In the entries below, repeat only the lines between those holding "Bermain di Bawah Radar" and "K4F] 111 л.с.", inclusive. Leave pictures out.

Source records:
►
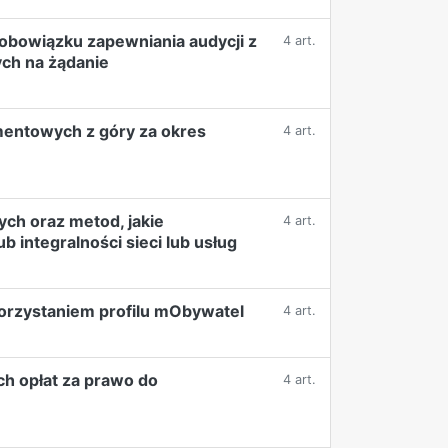
z obowiązku zapewniania audycji z
4 art.
ych na żądanie
amentowych z góry za okres
4 art.
ych oraz metod, jakie
4 art.
 integralności sieci lub usług
orzystaniem profilu mObywatel
4 art.
ch opłat za prawo do
4 art.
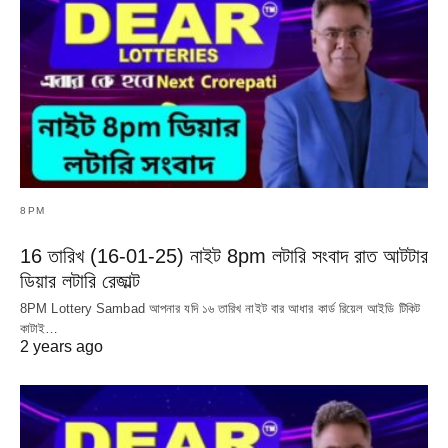
8PM
16 তারিখ (16-01-25) নাইট 8pm লটারি সংবাদ রাত আটটার
ডিয়ার লটারি রেজাল্ট
8PM Lottery Sambad আপনার যদি ১৬ তারিখ নাইট বার আধার কার্ড রিয়েল আইডি টিকিট
কাটাই…
2 years ago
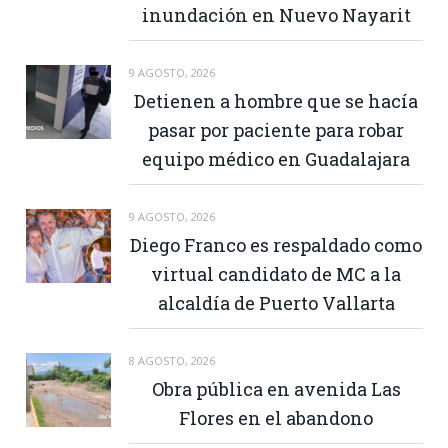
inundación en Nuevo Nayarit
9 AGOSTO, 2026
Detienen a hombre que se hacía
pasar por paciente para robar
equipo médico en Guadalajara
9 AGOSTO, 2026
Diego Franco es respaldado como
virtual candidato de MC a la
alcaldía de Puerto Vallarta
8 AGOSTO, 2026
Obra pública en avenida Las
Flores en el abandono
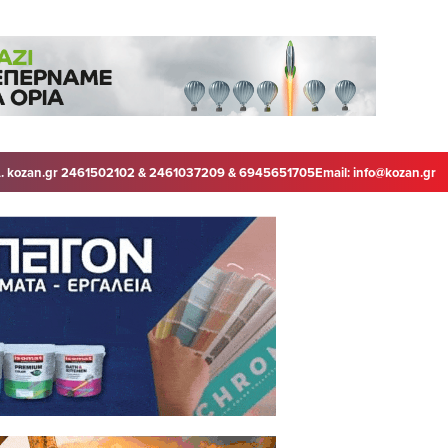
. kozan.gr 2461502102 & 2461037209 & 6945651705
Email:
info@kozan.gr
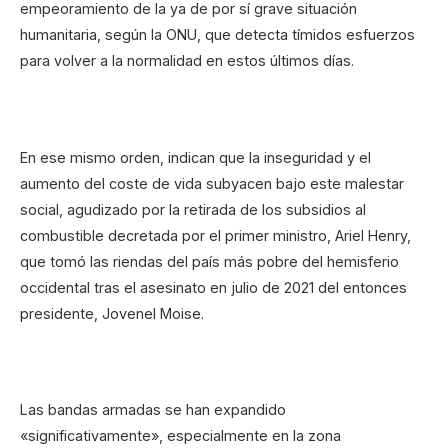
empeoramiento de la ya de por sí grave situación
humanitaria, según la ONU, que detecta tímidos esfuerzos
para volver a la normalidad en estos últimos días.
En ese mismo orden, indican que la inseguridad y el
aumento del coste de vida subyacen bajo este malestar
social, agudizado por la retirada de los subsidios al
combustible decretada por el primer ministro, Ariel Henry,
que tomó las riendas del país más pobre del hemisferio
occidental tras el asesinato en julio de 2021 del entonces
presidente, Jovenel Moise.
Las bandas armadas se han expandido
«significativamente», especialmente en la zona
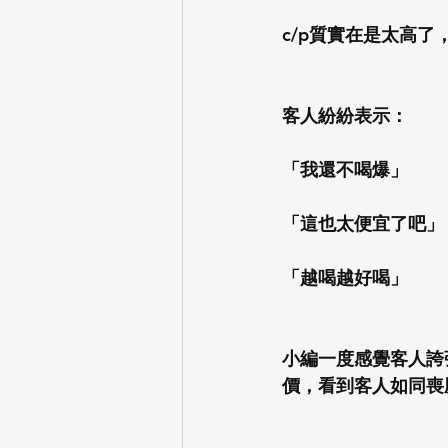
c/p質實在是太高了
客人紛紛表示：
「我還不喝爆」
「這也太便宜了吧」
「越喝越好喝」
小編一度感覺客人誇
價，看到客人如同喪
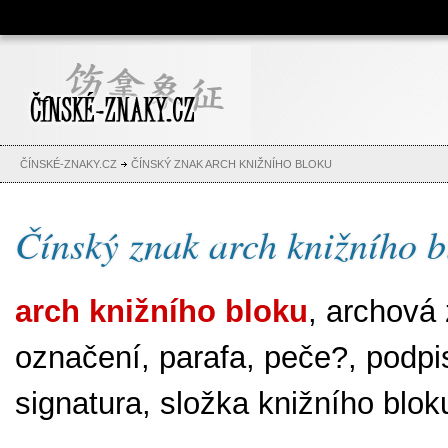
Čínské znaky, česko-čínský
slovník, abeceda, jména,
tetování
ČÍNSKÉ-ZNAKY.CZ
ČÍNSKÝ ZNAK ARCH KNIŽNÍHO BLOKU
Čínský znak arch knižního b
arch knižního bloku
, archová 
označení, parafa, peče?, podpi
signatura, složka knižního blok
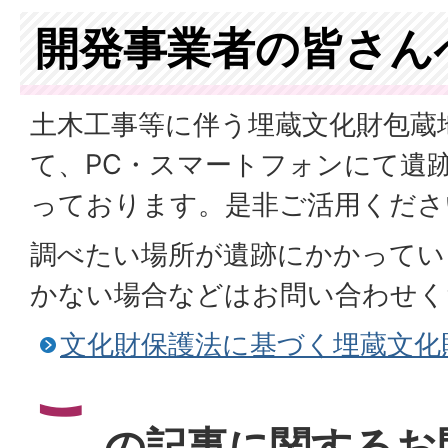
開発事業者の皆さん
土木工事等に伴う埋蔵文化財包蔵
て、PC・スマートフォンにて遺
っております。是非ご活用くださ
調べたい場所が遺跡にかかってい
かない場合などはお問い合わせく
文化財保護法に基づく埋蔵文化
こ
の記事に関するお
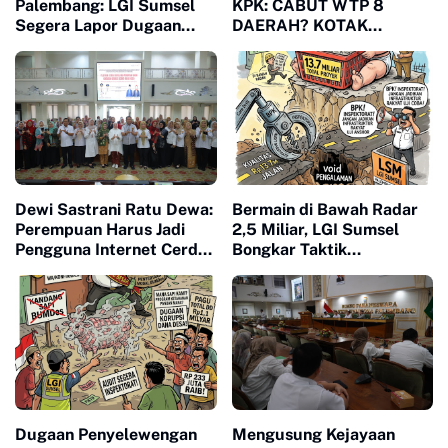
Palembang: LGI Sumsel
KPK: CABUT WTP 8
Segera Lapor Dugaan
DAERAH? KOTAK
"Mafia Proyek" ke KPPU
PANDORA KORUPSI
PENGADAAN SUMSEL
RESMI TERBUKA!
Dewi Sastrani Ratu Dewa:
Bermain di Bawah Radar
Perempuan Harus Jadi
2,5 Miliar, LGI Sumsel
Pengguna Internet Cerdas
Bongkar Taktik
dan Kritis
Kontraktor "Nol
Pengalaman" Borong
Proyek 13,7 Miliar
Dugaan Penyelewengan
Mengusung Kejayaan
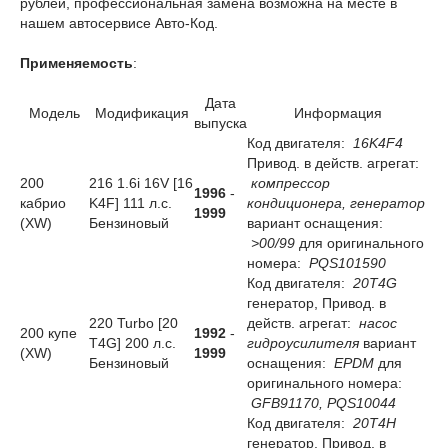
рублей, профессиональная замена возможна на месте в
нашем автосервисе Авто-Код.
Применяемость
:
Дата
Модель
Модификация
Информация
выпуска
Код двигателя:
16K4F4
Привод. в действ. агрегат:
200
216 1.6i 16V [16
компрессор
1996
-
кабрио
K4F] 111 л.с.
кондиционера, генератор
1999
(XW)
Бензиновый
вариант оснащения:
>00/99
для оригинального
номера:
PQS101590
Код двигателя:
20T4G
генератор, Привод. в
220 Turbo [20
действ. агрегат:
насос
200 купе
1992
-
T4G] 200 л.с.
гидроусилителя
вариант
(XW)
1999
Бензиновый
оснащения:
EPDM
для
оригинального номера:
GFB91170, PQS10044
Код двигателя:
20T4H
генератор, Привод. в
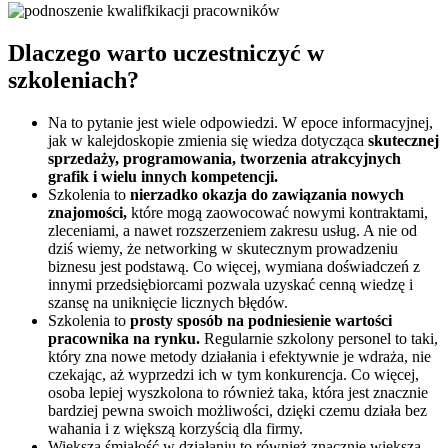
Dlaczego warto uczestniczyć w
szkoleniach?
Na to pytanie jest wiele odpowiedzi. W epoce informacyjnej,
jak w kalejdoskopie zmienia się wiedza dotycząca
skutecznej
sprzedaży, programowania, tworzenia atrakcyjnych
grafik i wielu innych kompetencji.
Szkolenia to
nierzadko okazja do zawiązania nowych
znajomości,
które mogą zaowocować nowymi kontraktami,
zleceniami, a nawet rozszerzeniem zakresu usług. A nie od
dziś wiemy, że networking w skutecznym prowadzeniu
biznesu jest podstawą. Co więcej, wymiana doświadczeń z
innymi przedsiębiorcami pozwala uzyskać cenną wiedzę i
szansę na uniknięcie licznych błędów.
Szkolenia to
prosty sposób na podniesienie wartości
pracownika na rynku.
Regularnie szkolony personel to taki,
który zna nowe metody działania i efektywnie je wdraża, nie
czekając, aż wyprzedzi ich w tym konkurencja. Co więcej,
osoba lepiej wyszkolona to również taka, która jest znacznie
bardziej pewna swoich możliwości, dzięki czemu działa bez
wahania i z większą korzyścią dla firmy.
Większa śmiałość w działaniu to również znacznie większa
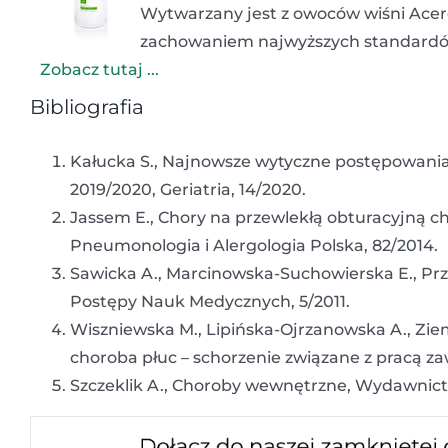
Wytwarzany jest z owoców wiśni Acerol
zachowaniem najwyższych standardó
Zobacz tutaj ...
Bibliografia
Kałucka S., Najnowsze wytyczne postępowania 
2019/2020, Geriatria, 14/2020.
Jassem E., Chory na przewlekłą obturacyjną c
Pneumonologia i Alergologia Polska, 82/2014.
Sawicka A., Marcinowska-Suchowierska E., Pr
Postępy Nauk Medycznych, 5/2011.
Wiszniewska M., Lipińska-Ojrzanowska A., Zie
choroba płuc – schorzenie związane z pracą z
Szczeklik A., Choroby wewnętrzne, Wydawnic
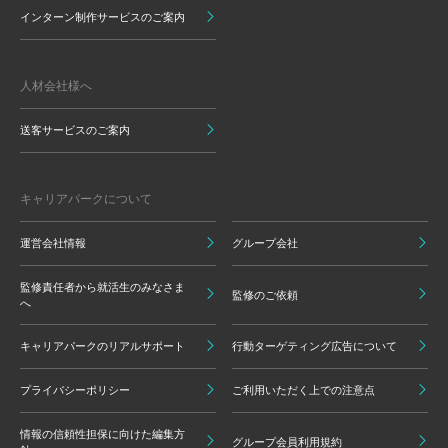
インターン制作サービスのご案内
人材会社様へ
送客サービスのご案内
キャリアパークについて
運営会社情報
グループ会社
監修責任者から就活生のみなさま
監修のご依頼
へ
キャリアパークのリアルサポート
行動ターゲティング広告について
プライバシーポリシー
ご利用いただく上での注意点
情報の信頼性担保に向けた編集方
グループ会員利用規約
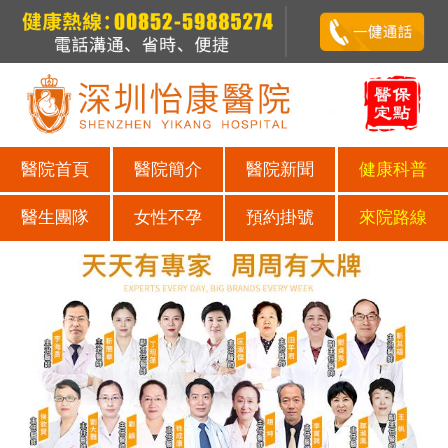
醫院首頁
醫院簡介
醫院新聞
健康科普
醫生團隊
女性不孕
預約掛號
來院路線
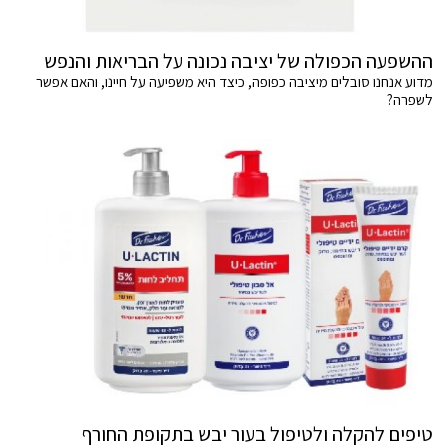
ההשפעה הכפולה של יציבה נכונה על הבריאות והנפש
מדוע אנחנו סובלים מיציבה כפופה, כיצד היא משפיעה על חיינו, והאם אפשר
לשפרה?
טיפים להקלה ולטיפול בעור יבש בתקופת החורף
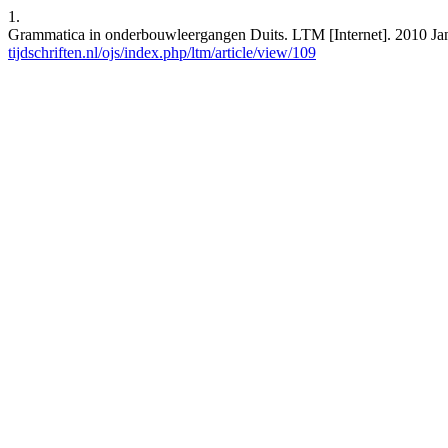
1.
Grammatica in onderbouwleergangen Duits. LTM [Internet]. 2010 Jan.
tijdschriften.nl/ojs/index.php/ltm/article/view/109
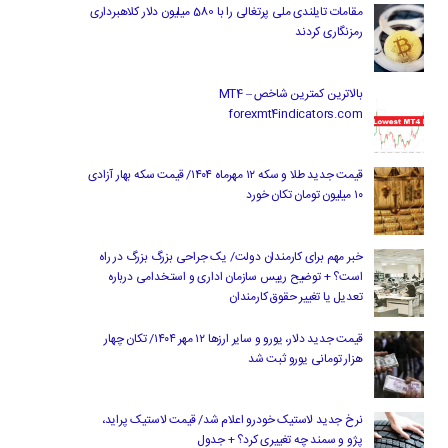
مقامات تایلندی ملی پرتغالی را با 580 میلیون دلار کلاهبرداری
رمزنگاری کردند
بالاترین کمترین شاخص MT4 –
forexmt4indicators.com
قیمت جدید طلا و سکه ۱۲ مهرماه ۱۴۰۴/ قیمت سکه بهار آزادی
۱۰ میلیون تومان تکان خورد
خبر مهم برای کارمندان دولت/ یک جراحی بزرگ بزرگ در راه
است؟ + توضیح رییس سازمان اداری و استخدامی درباره
تعدیل یا تغییر حقوق کارمندان
قیمت جدید دلار، یورو و سایر ارزها ۱۲ مهر ۱۴۰۴/ تکان چهار
هزار تومانی یورو ثبت شد
نرخ جدید لاستیک خودرو اعلام شد/ قیمت لاستیک پراید،
پژو و سمند چه تغییری کرد؟ + جدول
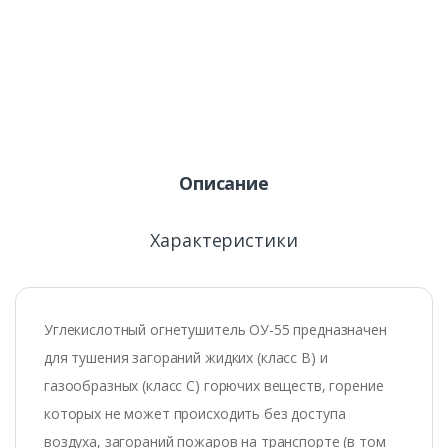
Описание
Характеристики
Углекислотный огнетушитель ОУ-55 предназначен
для тушения загораний жидких (класс В) и
газообразных (класс С) горючих веществ, горение
которых не может происходить без доступа
воздуха, загораний пожаров на транспорте (в том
◄
*RESULT BELOW:*
Bermain di Bawah Radar
Perempuan Harus Jadi
2,5 Miliar, LGI Sumsel
Pengguna Internet Cerdas
Bongkar Taktik
dan Kritis
Kontraktor "Nol
Pengalaman" Borong
Proyek 13,7 Miliar
Dugaan Penyelewengan
Mengusung Kejayaan
рублей, профессиональная замена возможна на месте в
нашем автосервисе Авто-Код.
Применяемость
:
Дата
Модель
Модификация
Информация
выпуска
Код двигателя:
16K4F4
Привод. в действ. агрегат:
200
216 1.6i 16V [16
компрессор
1996
-
кабрио
K4F] 111 л.с.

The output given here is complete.